The Federal Council held that, although statutory appeal deadlines must generally be respected under Art. 22(1) PA, an authority may not rely on expiry where its own post-deadline correspondence and renewed references to the appeal remedy created an ambiguous situation. Because the mediator continued exchanging letters after the 30-day period and repeated that an appeal to the Federal Council was still available, a non-lawyer without counsel could in good faith believe that the remedy remained open. The appeal filed on 24 September 1991 was therefore admitted as timely.

Regeste Omnilex

Art. 22 al. 1 PA; délai de recours et protection de la bonne foi: les délais légaux sont en principe impératifs et ne peuvent pas être prolongés. Toutefois, lorsque l'autorité, après l'échéance du délai, poursuit des échanges de correspondance et réitère l'indication d'une voie de droit, elle crée une situation ambiguë propre à fonder une confiance digne de protection. Cette ambiguïté ne doit pas être imputée au justiciable non juriste et non assisté d'un avocat, qui pouvait croire de bonne foi que le délai de recours demeurait ouvert (consid. 2).

Texte intégral

JAAC 58.38

Extrait d'une décision du Conseil fédéral du 1er juin 1993

Art. 22 al. 1 PA. Prolongation exceptionnelle du délai de recours, conformément au droit constitutionnel à la protection de la bonne foi.
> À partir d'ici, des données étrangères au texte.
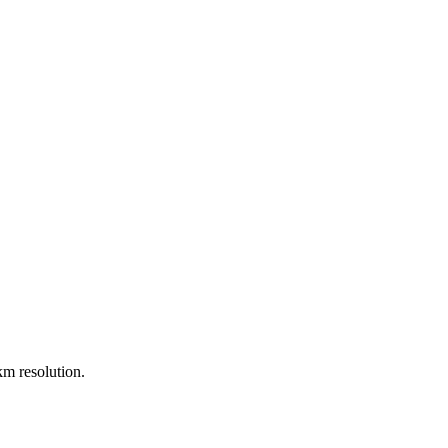
m resolution.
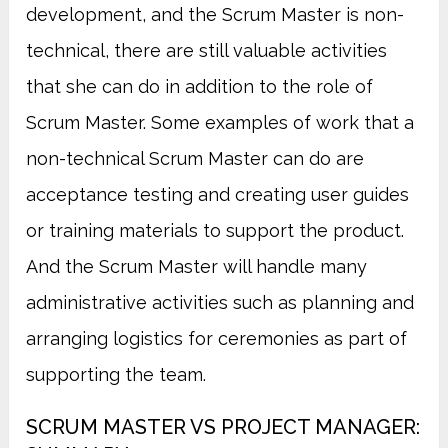
development, and the Scrum Master is non-
technical, there are still valuable activities
that she can do in addition to the role of
Scrum Master. Some examples of work that a
non-technical Scrum Master can do are
acceptance testing and creating user guides
or training materials to support the product.
And the Scrum Master will handle many
administrative activities such as planning and
arranging logistics for ceremonies as part of
supporting the team.
SCRUM MASTER VS PROJECT MANAGER:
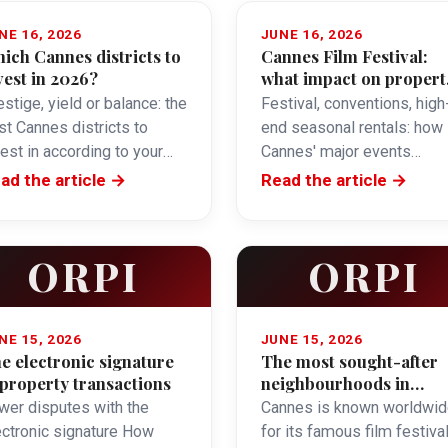
NE 16, 2026
JUNE 16, 2026
ich Cannes districts to
Cannes Film Festival:
vest in 2026?
what impact on propert
and seasonal rentals?
stige, yield or balance: the
Festival, conventions, high
st Cannes districts to
end seasonal rentals: how
vest in according to your
Cannes' major events
ective.
influence the property
ad the article →
Read the article →
market.
ORPI
ORPI
NE 15, 2026
JUNE 15, 2026
e electronic signature
The most sought-after
 property transactions
neighbourhoods in
Cannes
wer disputes with the
Cannes is known worldwid
ectronic signature How
for its famous film festival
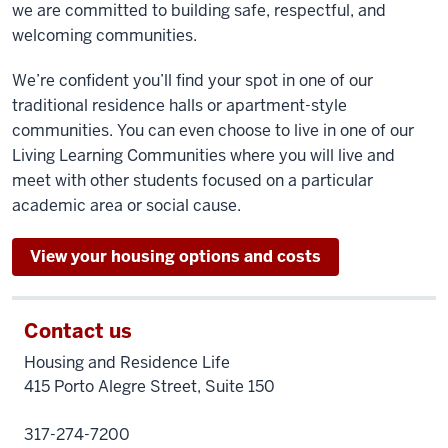
we are committed to building safe, respectful, and
welcoming communities.
We’re confident you’ll find your spot in one of our
traditional residence halls or apartment-style
communities. You can even choose to live in one of our
Living Learning Communities where you will live and
meet with other students focused on a particular
academic area or social cause.
View your housing options and costs
Contact us
Housing and Residence Life
415 Porto Alegre Street, Suite 150
317-274-7200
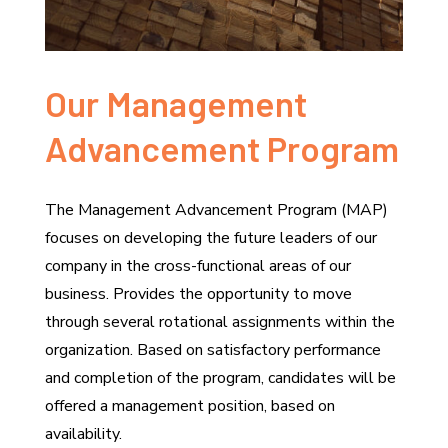
Our Management
Advancement Program
The Management Advancement Program (MAP)
focuses on developing the future leaders of our
company in the cross-functional areas of our
business. Provides the opportunity to move
through several rotational assignments within the
organization. Based on satisfactory performance
and completion of the program, candidates will be
offered a management position, based on
availability.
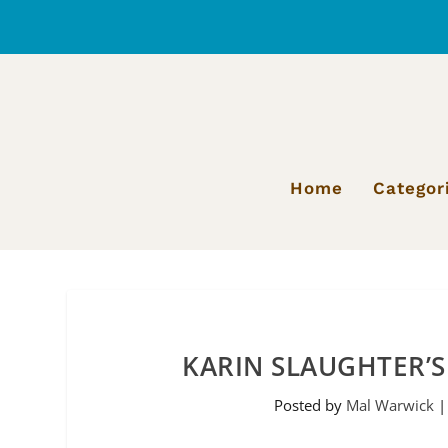
Home
Categor
KARIN SLAUGHTER’S
Posted by
Mal Warwick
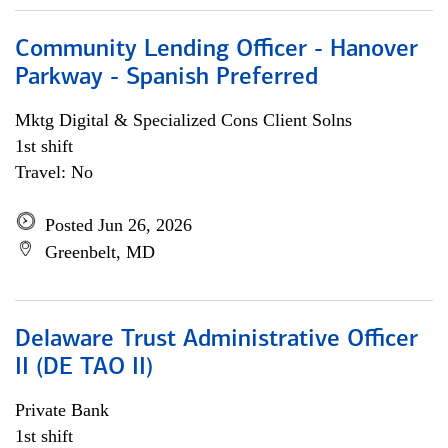
Community Lending Officer - Hanover
Parkway - Spanish Preferred
Mktg Digital & Specialized Cons Client Solns
1st shift
Travel: No
Posted Jun 26, 2026
Greenbelt, MD
Delaware Trust Administrative Officer
II (DE TAO II)
Private Bank
1st shift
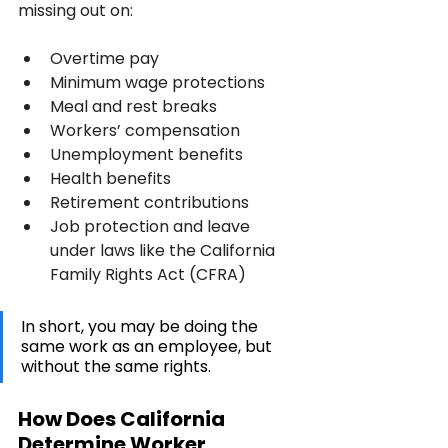
missing out on:
Overtime pay
Minimum wage protections
Meal and rest breaks
Workers’ compensation
Unemployment benefits
Health benefits
Retirement contributions
Job protection and leave 
under laws like the California 
Family Rights Act (CFRA)
In short, you may be doing the 
same work as an employee, but 
without the same rights.
How Does California 
Determine Worker 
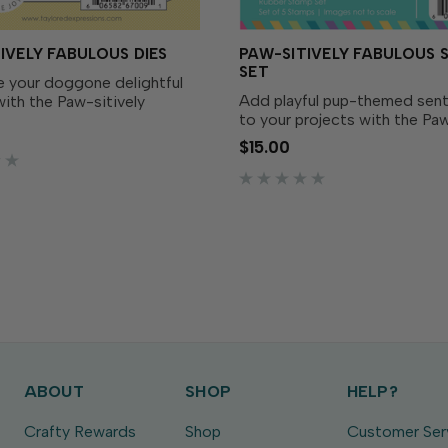
IVELY FABULOUS DIES
PAW-SITIVELY FABULOUS 
SET
 your doggone delightful
Add playful pup-themed sen
ith the Paw-sitively
to your projects with the Paw
Dies! Designed to perfectly
Fabulous Stamp Set! Simply i
e Paw-sitively Fabulous
$15.00
your favorite TE Premium Ink
 (sold separately), these
messages that are tail-wagg
 it easy to cut out...
sweet. Pair with the...
ABOUT
SHOP
HELP?
Crafty Rewards
Shop
Customer Ser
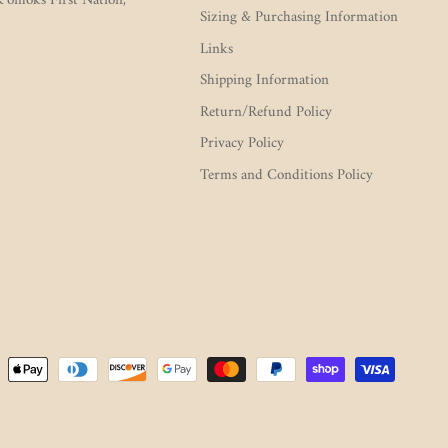
 K’ómoks First Nation,
Sizing & Purchasing Information
Links
Shipping Information
Return/Refund Policy
Privacy Policy
Terms and Conditions Policy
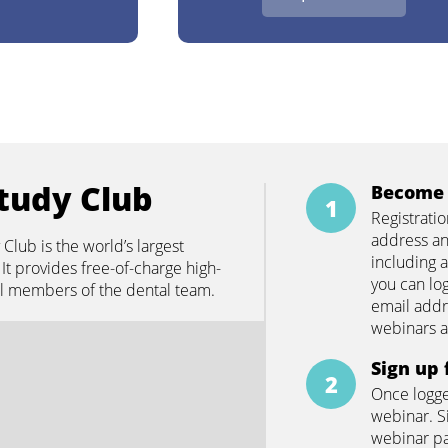
tudy Club
Become 
Registrati
address an
lub is the world’s largest
including a
It provides free-of-charge high-
you can lo
all members of the dental team.
email addr
webinars 
Sign up 
Once logge
webinar. S
webinar pa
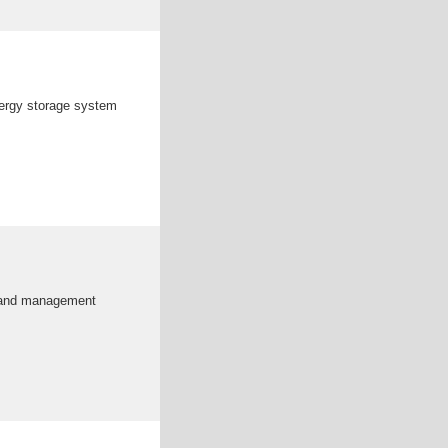
nergy storage system
, and management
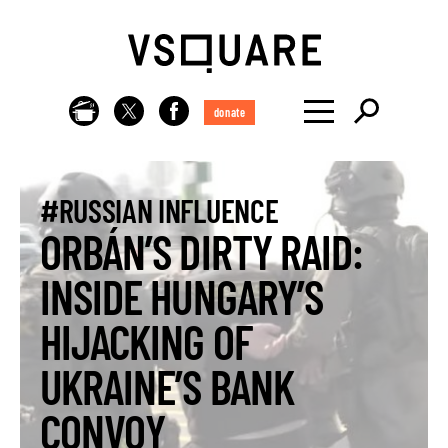
donate
#RUSSIAN INFLUENCE
ORBÁN’S DIRTY RAID:
INSIDE HUNGARY’S
HIJACKING OF
UKRAINE’S BANK
CONVOY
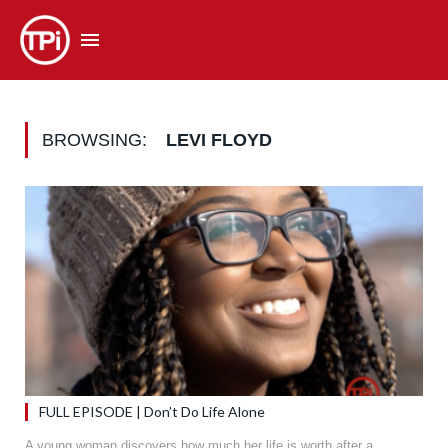
BROWSING:
LEVI FLOYD
FULL EPISODE | Don’t Do Life Alone
A young woman discovers how much her life is worth after a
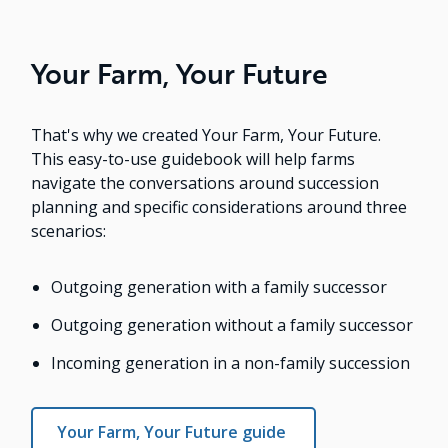
Your Farm, Your Future
That's why we created Your Farm, Your Future.
This easy-to-use guidebook will help farms
navigate the conversations around succession
planning and specific considerations around three
scenarios:
Outgoing generation with a family successor
Outgoing generation without a family successor
Incoming generation in a non-family succession
Your Farm, Your Future guide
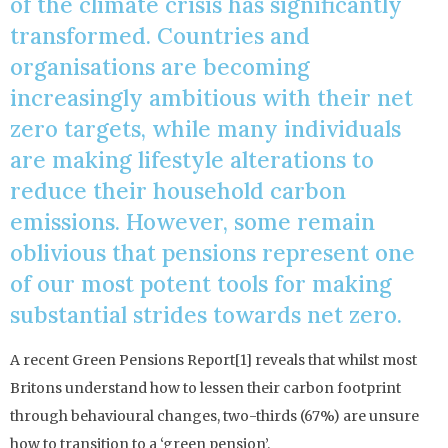
of the climate crisis has significantly
transformed. Countries and
organisations are becoming
increasingly ambitious with their net
zero targets, while many individuals
are making lifestyle alterations to
reduce their household carbon
emissions. However, some remain
oblivious that pensions represent one
of our most potent tools for making
substantial strides towards net zero.
A recent Green Pensions Report[1] reveals that whilst most
Britons understand how to lessen their carbon footprint
through behavioural changes, two-thirds (67%) are unsure
how to transition to a ‘green pension’.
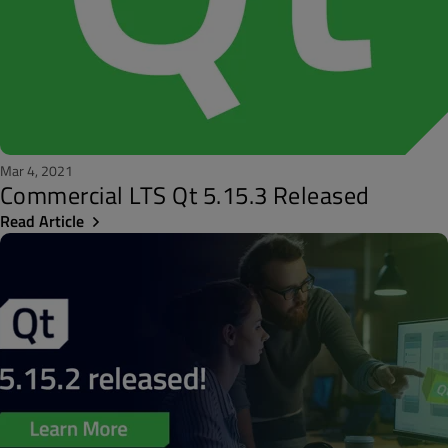
Mar 4, 2021
Commercial LTS Qt 5.15.3 Released
Read Article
Les délais prévus par la loi doivent en principe être respectés. En poursuivant un échange de lettres, ainsi qu'en réitérant la possibilité de recourir, alors que le délai de recours est déjà échu, l'autorité crée cependant une situation ambiguë. Celle-ci ne doit pas nuire au recourant non juriste et non assisté d'un avocat, qui croit de bonne foi que son recours est encore ouvert.

Art. 22 Abs. 1 VwVG. Ausnahmsweise Verlängerung der Beschwerdefrist zur Wahrung des Grundrechts auf Vertrauensschutz.

Gesetzliche Fristen müssen grundsätzlich eingehalten werden. Indem sie einen Briefwechsel fortsetzt und die Beschwerdemöglichkeit wiederholt, obwohl die Beschwerdefrist schon abgelaufen ist, schafft die Behörde eine zweideutige Lage. Diese darf dem beschwerdeführenden Nichtjuristen nicht schaden, der keinen Rechtsbeistand hat und darauf vertraut, dass die Beschwerde ihm noch offen steht.

Art. 22 cpv. 1 PA. Proroga eccezionale del termine di ricorso, allo scopo di garantire il diritto fondamentale alla protezione della buona fede.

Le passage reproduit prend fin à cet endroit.